Photo: Neil Da Costa

Remembering Ben Hall

By Joshua Edward Wright


When I was in prison, a big part of it was networking. Inviting people to classes; facilitating ones with volunteers that came in to share their time, listen to our stories, or teach. After my first year, there was a kind of lull in doing so as I did it alone. It felt tedious, frustrating and overwhelming to constantly explain to people why they should check out a class, or why it would be important to alter existing ones. After a few months of this process by myself, a man came in from Oregon State Penitentiary (OSP). We had chains come twice a week with mew transfers from other prisons, as Columbia River Correctional Institution (CRCI) is a treatment and release facility. You cannot be there unless you have 4 years or less on your sentence, and are minimum custody (attained through "good behavior").

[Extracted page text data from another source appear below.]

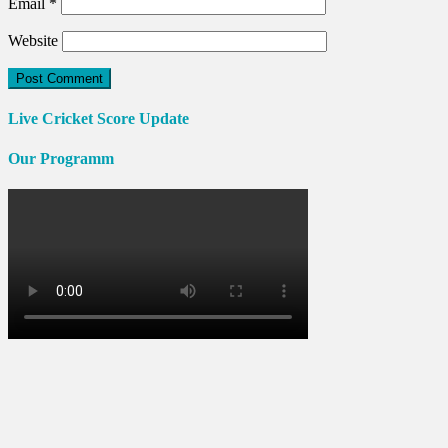
Email
*
Website
Live Cricket Score Update
Our Programm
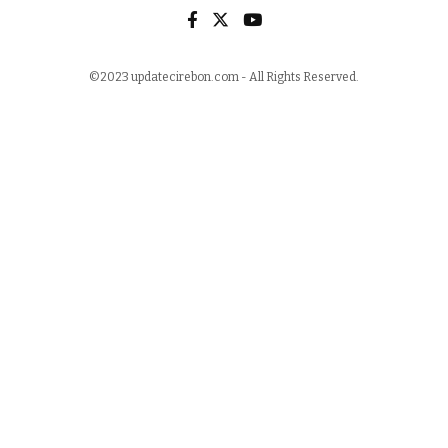
©2023 updatecirebon.com - All Rights Reserved.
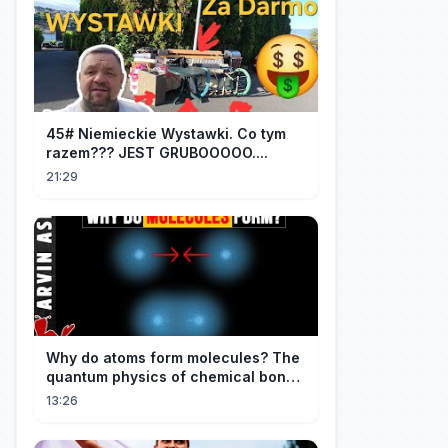
45# Niemieckie Wystawki. Co tym
razem??? JEST GRUBOOOOO....
21:29
Why do atoms form molecules? The
quantum physics of chemical bonds
explained
13:26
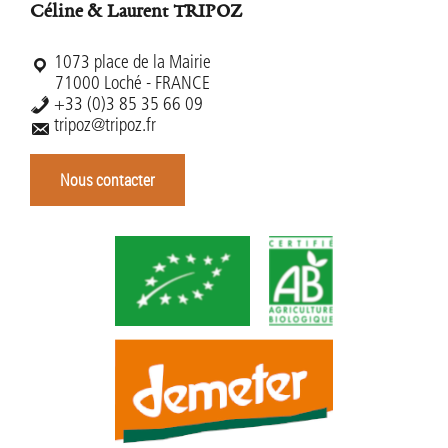
Céline & Laurent TRIPOZ
1073 place de la Mairie
71000 Loché - FRANCE
+33 (0)3 85 35 66 09
tripoz@tripoz.fr
Nous contacter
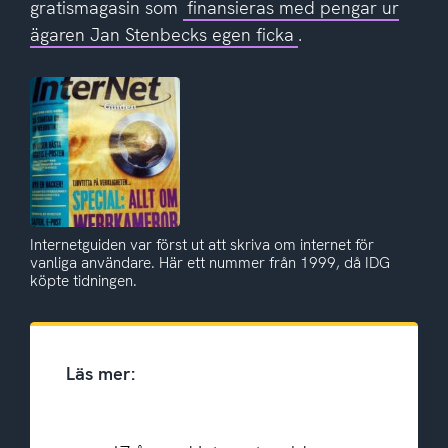
gratismagasin som
finansieras med pengar ur
ägaren Jan Stenbecks egen ficka
.
Internetguiden var först ut att skriva om internet för
vanliga användare. Här ett nummer från 1999, då IDG
köpte tidningen.
Läs mer:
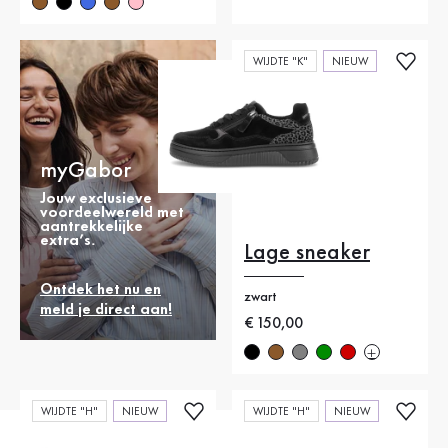
WIJDTE "K"
NIEUW
myGabor
Jouw exclusieve
voordeelwereld met
aantrekkelijke
extra’s.
Lage sneaker
Ontdek het nu en
zwart
meld je direct aan!
Nieuwe prijs
€ 150,00
WIJDTE "H"
NIEUW
WIJDTE "H"
NIEUW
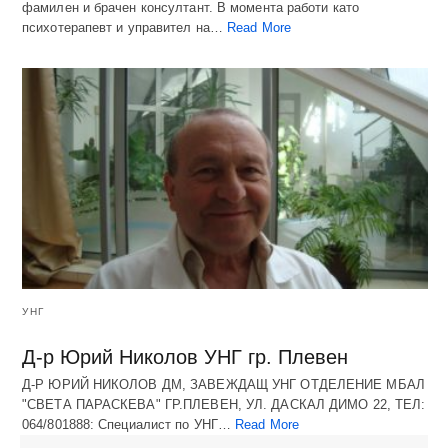
фамилен и брачен консултант. В момента работи като
психотерапевт и управител на…
Read More
УНГ
Д-р Юрий Николов УНГ гр. Плевен
Д-Р ЮРИЙ НИКОЛОВ ДМ, ЗАВЕЖДАЩ УНГ ОТДЕЛЕНИЕ МБАЛ
"СВЕТА ПАРАСКЕВА" ГР.ПЛЕВЕН, УЛ. ДАСКАЛ ДИМО 22, ТЕЛ:
064/801888: Специалист по УНГ…
Read More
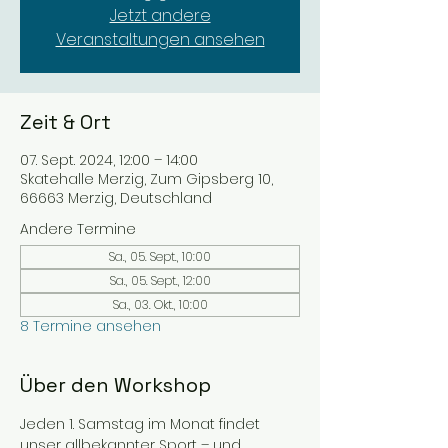
Jetzt andere
Veranstaltungen ansehen
Zeit & Ort
07. Sept. 2024, 12:00 – 14:00
Skatehalle Merzig, Zum Gipsberg 10,
66663 Merzig, Deutschland
Andere Termine
Sa., 05. Sept., 10:00
Sa., 05. Sept., 12:00
Sa., 03. Okt., 10:00
8 Termine ansehen
Über den Workshop
Jeden 1. Samstag im Monat findet 
unser allbekannter Sport – und 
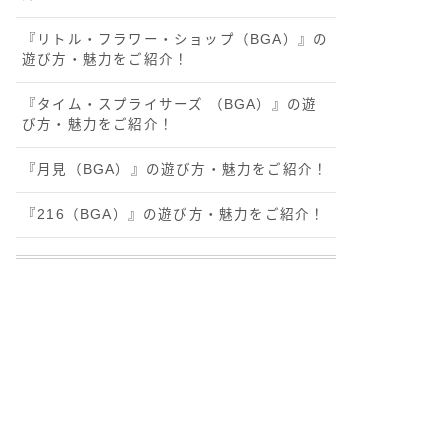
『リトル・フラワー・ショップ（BGA）』の
遊び方・魅力をご紹介！
『タイム・スプライサーズ （BGA）』の遊
び方・魅力をご紹介！
『月見（BGA）』の遊び方・魅力をご紹介！
『216（BGA）』の遊び方・魅力をご紹介！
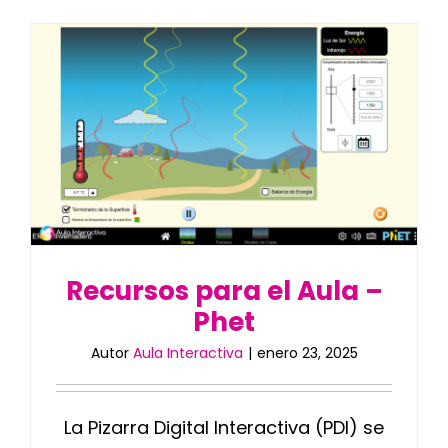
Recursos para el Aula –
Phet
Autor
Aula Interactiva
|
enero 23, 2025
La Pizarra Digital Interactiva (PDI) se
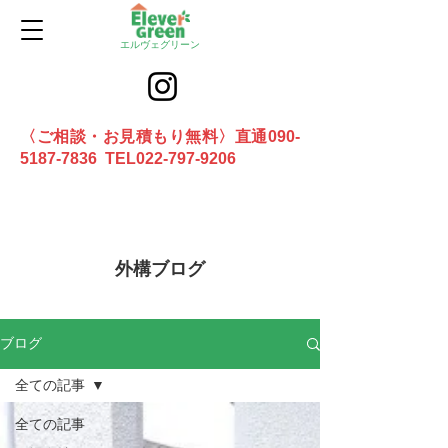
エルヴェグリーン
〈ご相談・お見積もり無料〉直通090-
5187-7836 TEL022-797-9206
お問合せ
外構ブログ
ブログ
全ての記事
全ての記事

This man, however, was not a normal transfer. He had done the work I was doing for years, and been a part of creating and improving programs and classes at the prison he came from. I had found an ally; a partner; a co-creator that valued and pursued education at any cost, desired peace, and put love on its rightful place on a pedestal, while also not tolerating bullying nor abuse, no matter who you were. Some of the times I felt closest to him were when we were finding people to invite to Phoenix Rising Transitions.

People later told me that our tag team approach—Ben would talk with other prisoners that expressed interest in joining first, then sent them to me for a final evaluation—was effective, intimidating, and somewhat comical, all at the same time. Ben was the inquisitive and curious one, searching for the psychological reasons behind the interest in joining our inside activism, and I seemed to be uncharacteristically harsh and interrogatory. We both cared so deeply about the spaces we were a part of, and those that we allowed to enter them, for we found them to be our temporary solace in the negative quicksand the prison environment can be.

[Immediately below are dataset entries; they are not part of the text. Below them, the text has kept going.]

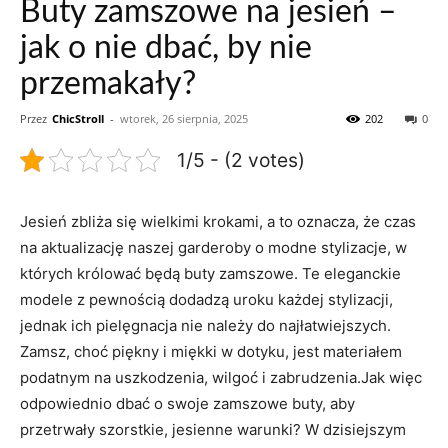
Buty zamszowe na jesień –
jak o nie dbać, by nie
przemakały?
Przez
ChicStroll
-
wtorek, 26 sierpnia, 2025
202
0
1/5 - (2 votes)
Jesień zbliża się wielkimi krokami, a to oznacza, że czas
na aktualizację naszej garderoby o modne stylizacje, w
których królować będą buty zamszowe. Te eleganckie
modele z pewnością dodadzą uroku każdej stylizacji,
jednak ich pielęgnacja nie należy do najłatwiejszych.
Zamsz, choć piękny i miękki w dotyku, jest materiałem
podatnym na uszkodzenia, wilgoć i zabrudzenia.Jak więc
odpowiednio dbać o swoje zamszowe buty, aby
przetrwały szorstkie, jesienne warunki? W dzisiejszym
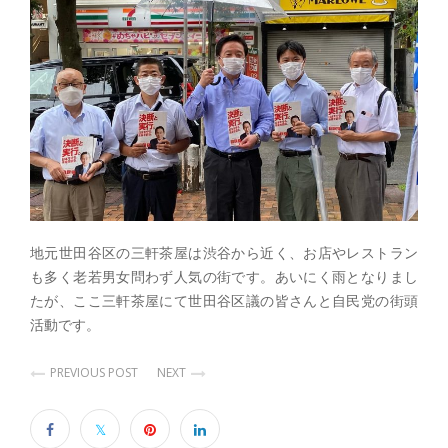
地元世田谷区の三軒茶屋は渋谷から近く、お店やレストラン
も多く老若男女問わず人気の街です。あいにく雨となりまし
たが、ここ三軒茶屋にて世田谷区議の皆さんと自民党の街頭
活動です。
PREVIOUS POST
NEXT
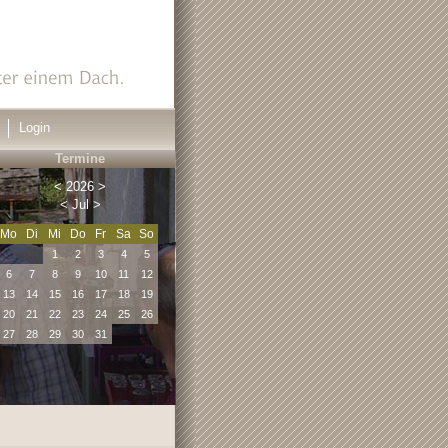
Login
Termine
<
2026
>
<
Jul
>
Mo
Di
Mi
Do
Fr
Sa
So
1
2
3
4
5
6
7
8
9
10
11
12
13
14
15
16
17
18
19
20
21
22
23
24
25
26
27
28
29
30
31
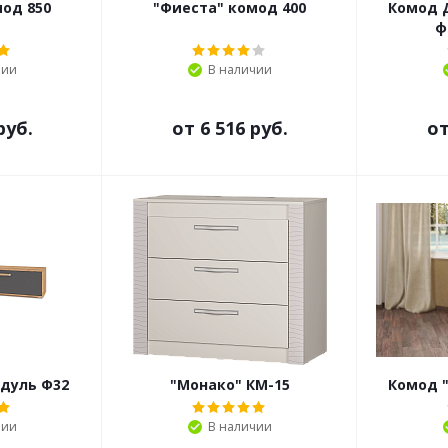
од 850
"Фиеста" комод 400
Комод 
ф
чии
В наличии
руб.
от
6 516 руб.
о
дуль Ф32
"Монако" КМ-15
Комод 
чии
В наличии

Unfortunately, like many tortured artists, Ben's demon was addiction. Yet the love for others and the beauty he found in the smallest of things was what got him through his struggle. His first full year at CRCI, all he could talk about was the fact that he could see trees from the yard when we were allowed out for the 30-45 minute yard lines. For he had just spent two decades at OSP, where there are 30 foot concrete walls preventing most all visibility (besides strategically placed gun towers with Correctional Officers posted with sniper rifles in them).

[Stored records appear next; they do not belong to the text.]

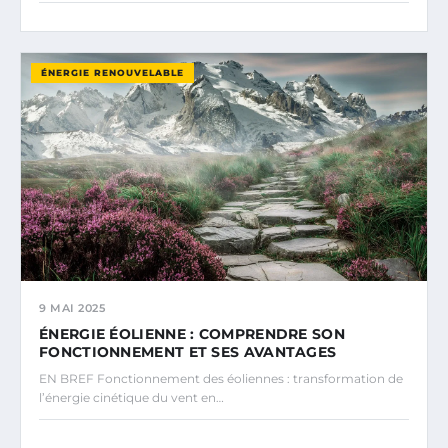
ÉNERGIE RENOUVELABLE
9 MAI 2025
ÉNERGIE ÉOLIENNE : COMPRENDRE SON
FONCTIONNEMENT ET SES AVANTAGES
EN BREF Fonctionnement des éoliennes : transformation de
l’énergie cinétique du vent en…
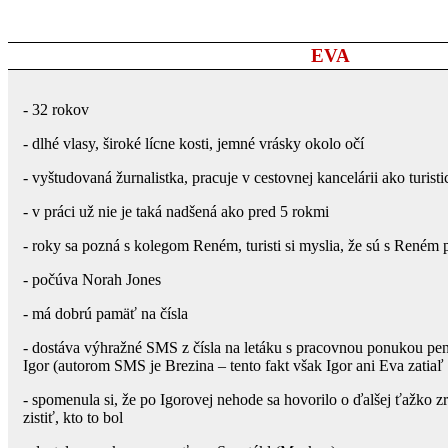
EVA
- 32 rokov
- dlhé vlasy, široké lícne kosti, jemné vrásky okolo očí
- vyštudovaná žurnalistka, pracuje v cestovnej kancelárii ako turis
- v práci už nie je taká nadšená ako pred 5 rokmi
- roky sa pozná s kolegom Reném, turisti si myslia, že sú s Reném 
- počúva Norah Jones
- má dobrú pamäť na čísla
- dostáva výhražné SMS z čísla na letáku s pracovnou ponukou pe
Igor (autorom SMS je Brezina – tento fakt však Igor ani Eva zatiaľ
- spomenula si, že po Igorovej nehode sa hovorilo o ďalšej ťažko z
zistiť, kto to bol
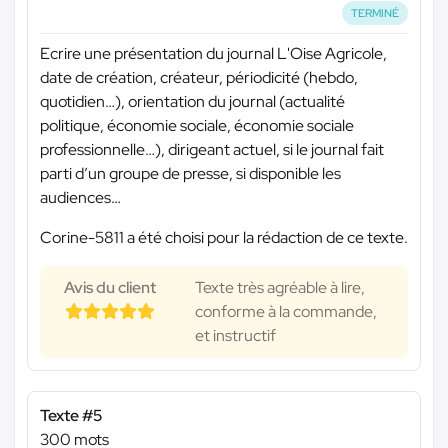
TERMINÉ
Ecrire une présentation du journal L'Oise Agricole,
date de création, créateur, périodicité (hebdo,
quotidien…), orientation du journal (actualité
politique, économie sociale, économie sociale
professionnelle…), dirigeant actuel, si le journal fait
parti d’un groupe de presse, si disponible les
audiences…
Corine-5811 a été choisi pour la rédaction de ce texte.
Avis du client
Texte très agréable à lire,
conforme à la commande,
et instructif
Texte #5
300 mots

The world lost him recently, but above all, the one thing that gives me solace with his passing is the fact that he was finally, after 23 years straight in prison, able to get out of a cage and be one with Mother Earth. He hugged and took pictures of almost every tree he came across after release. He, finally, was able to be at peace with the thing that brought him comfort, and hope.

I love you, Benjamin James Hall . I'll see you again someday, where the forests are endless, and the trees hug back.